Physicists have caught particles – ghosts, breaking the symmetry of matter – antimatter

Physicists have caught particles - ghosts, breaking the symmetry of matter - antimatter

We are all here only because reality is an imperfect reflection of itself. Due to the lack of symmetry in the universe, a lot of matter is available to coalesce into the billions of galaxies that we see today.

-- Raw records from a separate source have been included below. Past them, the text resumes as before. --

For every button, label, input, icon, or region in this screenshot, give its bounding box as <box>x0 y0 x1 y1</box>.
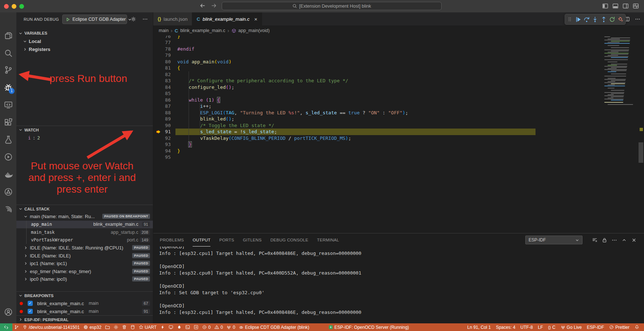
section-breakpoints[interactable]: BREAKPOINTS <box>16 291 153 299</box>
maximize-panel-icon[interactable] <box>621 237 627 243</box>
line-number[interactable]: 77 <box>153 39 171 46</box>
code-line[interactable]: 92 vTaskDelay(CONFIG_BLINK_PERIOD / port… <box>153 135 644 142</box>
close-window-button[interactable] <box>4 4 9 9</box>
code-editor[interactable]: 76}7778#endif7980void app_main(void)81{8… <box>153 36 644 233</box>
line-number[interactable]: 93 <box>153 141 171 148</box>
toolbar-drag-gripper[interactable] <box>566 16 573 23</box>
layout-panel-button[interactable] <box>612 3 619 9</box>
activity-explorer[interactable] <box>0 28 16 43</box>
breakpoint-checkbox[interactable]: ✓ <box>28 301 33 306</box>
call-stack-thread[interactable]: main (Name: main, State: Ru...PAUSED ON … <box>16 213 153 221</box>
step-into-button[interactable] <box>592 16 598 23</box>
statusbar-menuconfig[interactable] <box>112 323 120 331</box>
variables-scope-local[interactable]: Local <box>16 37 153 45</box>
line-number[interactable]: 76 <box>153 36 171 39</box>
call-stack-frame-vPortTaskWrapper[interactable]: vPortTaskWrapperport.c149 <box>16 236 153 244</box>
statusbar-language-mode[interactable]: {}C <box>546 323 558 331</box>
statusbar-notifications[interactable] <box>632 323 642 331</box>
statusbar-flash-method[interactable]: UART <box>137 323 158 331</box>
breadcrumb-folder[interactable]: main <box>159 28 169 33</box>
call-stack-frame-main_task[interactable]: main_taskapp_startup.c208 <box>16 228 153 236</box>
statusbar-openocd-server[interactable]: ESP-IDF: OpenOCD Server (Running) <box>327 323 411 331</box>
launch-config-dropdown[interactable]: Eclipse CDT GDB Adapter <box>62 15 127 24</box>
line-number[interactable]: 92 <box>153 135 171 142</box>
activity-espressif[interactable] <box>0 202 16 216</box>
code-line[interactable]: 80void app_main(void) <box>153 59 644 65</box>
breadcrumb-symbol[interactable]: app_main(void) <box>238 28 270 33</box>
call-stack-thread[interactable]: ipc0 (Name: ipc0)PAUSED <box>16 275 153 283</box>
line-number[interactable]: 78 <box>153 46 171 52</box>
close-tab-icon[interactable]: × <box>254 16 257 22</box>
line-number[interactable]: 91 <box>153 129 171 135</box>
watch-expression[interactable]: i:2 <box>16 134 153 142</box>
launch-settings-gear-icon[interactable] <box>131 16 136 22</box>
panel-tab-ports[interactable]: PORTS <box>219 233 234 247</box>
statusbar-idf-terminal[interactable] <box>183 323 192 331</box>
line-number[interactable]: 80 <box>153 59 171 65</box>
output-log[interactable]: [OpenOCD]Info : [esp32.cpu1] Target halt… <box>153 247 644 323</box>
statusbar-go-live[interactable]: Go Live <box>558 323 584 331</box>
code-line[interactable]: 79 <box>153 52 644 59</box>
code-line[interactable]: 87 i++; <box>153 103 644 110</box>
code-line[interactable]: 86 while (1) { <box>153 97 644 103</box>
section-variables[interactable]: VARIABLES <box>16 29 153 37</box>
restart-button[interactable] <box>609 16 615 23</box>
statusbar-debug-session[interactable]: Eclipse CDT GDB Adapter (blink) <box>237 323 311 331</box>
code-line[interactable]: 94} <box>153 148 644 154</box>
activity-source-control[interactable] <box>0 63 16 77</box>
panel-tab-gitlens[interactable]: GITLENS <box>243 233 261 247</box>
statusbar-serial-port[interactable]: /dev/cu.usbserial-1141501 <box>21 323 82 331</box>
call-stack-thread[interactable]: ipc1 (Name: ipc1)PAUSED <box>16 260 153 268</box>
statusbar-indentation[interactable]: Spaces: 4 <box>493 323 518 331</box>
step-over-button[interactable] <box>584 16 590 23</box>
line-number[interactable]: 85 <box>153 90 171 97</box>
line-number[interactable]: 82 <box>153 71 171 78</box>
command-center-search[interactable]: [Extension Development Host] blink <box>222 2 442 10</box>
statusbar-open-idf[interactable] <box>192 323 200 331</box>
statusbar-errors[interactable]: 0 <box>200 323 213 331</box>
code-line[interactable]: 95 <box>153 154 644 161</box>
line-number[interactable]: 89 <box>153 116 171 122</box>
section-watch[interactable]: WATCH <box>16 126 153 134</box>
statusbar-full-clean[interactable] <box>120 323 129 331</box>
code-line[interactable]: 78#endif <box>153 46 644 52</box>
call-stack-thread[interactable]: esp_timer (Name: esp_timer)PAUSED <box>16 268 153 276</box>
close-panel-icon[interactable] <box>631 237 637 243</box>
activity-search[interactable] <box>0 46 16 60</box>
code-line[interactable]: 91 s_led_state = !s_led_state; <box>153 129 644 135</box>
output-channel-select[interactable]: ESP-IDF <box>525 236 582 244</box>
statusbar-remote-indicator[interactable] <box>0 323 12 331</box>
zoom-window-button[interactable] <box>19 4 24 9</box>
statusbar-monitor-device[interactable] <box>167 323 175 331</box>
activity-graph[interactable] <box>0 185 16 199</box>
section-call-stack[interactable]: CALL STACK <box>16 205 153 213</box>
nav-forward-icon[interactable] <box>211 3 217 9</box>
activity-run-and-debug[interactable]: 1 <box>0 80 16 95</box>
start-debug-icon[interactable] <box>66 17 70 22</box>
statusbar-git-branch[interactable] <box>12 323 21 331</box>
code-line[interactable]: 90 /* Toggle the LED state */ <box>153 122 644 129</box>
variables-scope-registers[interactable]: Registers <box>16 45 153 53</box>
statusbar-prettier[interactable]: Prettier <box>607 323 632 331</box>
code-line[interactable]: 88 ESP_LOGI(TAG, "Turning the LED %s!", … <box>153 110 644 116</box>
panel-tab-debug-console[interactable]: DEBUG CONSOLE <box>270 233 308 247</box>
line-number[interactable]: 94 <box>153 148 171 154</box>
code-line[interactable]: 76} <box>153 36 644 39</box>
panel-more-actions-icon[interactable] <box>612 237 617 243</box>
activity-extensions[interactable] <box>0 115 16 130</box>
code-line[interactable]: 82 <box>153 71 644 78</box>
minimize-window-button[interactable] <box>12 4 16 9</box>
line-number[interactable]: 79 <box>153 52 171 59</box>
line-number[interactable]: 84 <box>153 84 171 91</box>
activity-testing[interactable] <box>0 132 16 147</box>
panel-tab-output[interactable]: OUTPUT <box>193 233 210 247</box>
line-number[interactable]: 81 <box>153 65 171 71</box>
lock-scrolling-icon[interactable] <box>602 237 607 243</box>
tab-blink-example-main-c[interactable]: C blink_example_main.c × <box>192 12 262 25</box>
statusbar-encoding[interactable]: UTF-8 <box>518 323 536 331</box>
statusbar-warnings[interactable]: 0 <box>213 323 225 331</box>
line-number[interactable]: 86 <box>153 97 171 103</box>
line-number[interactable]: 88 <box>153 110 171 116</box>
continue-button[interactable] <box>575 16 581 23</box>
clear-output-icon[interactable] <box>592 237 597 243</box>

For nearly a decade, scientists have been collecting data from the Tokai to Kamioka (T2K) particle physics experiment in Japan. They are the most compelling evidence of imbalance, which may help explain why matter did not disappear the moment it emerged.

The study looked for significant differences in how nearly massless particles called neutrinos change shape compared to their 'mirror' particle, antineutrinos.

Ironically, neutrinos are so tiny they hardly exist, they slide past most other particles without interacting. But what they lack, they make up in huge quantities, occurring a billion times more often than particles that settle together to form atoms.

In fact, this abundance of neutrinos, mixed with their strange behavior and changing properties, attracts physicists looking for an explanation for everything from dark matter to the apparent imbalance in the types of particles we see around us.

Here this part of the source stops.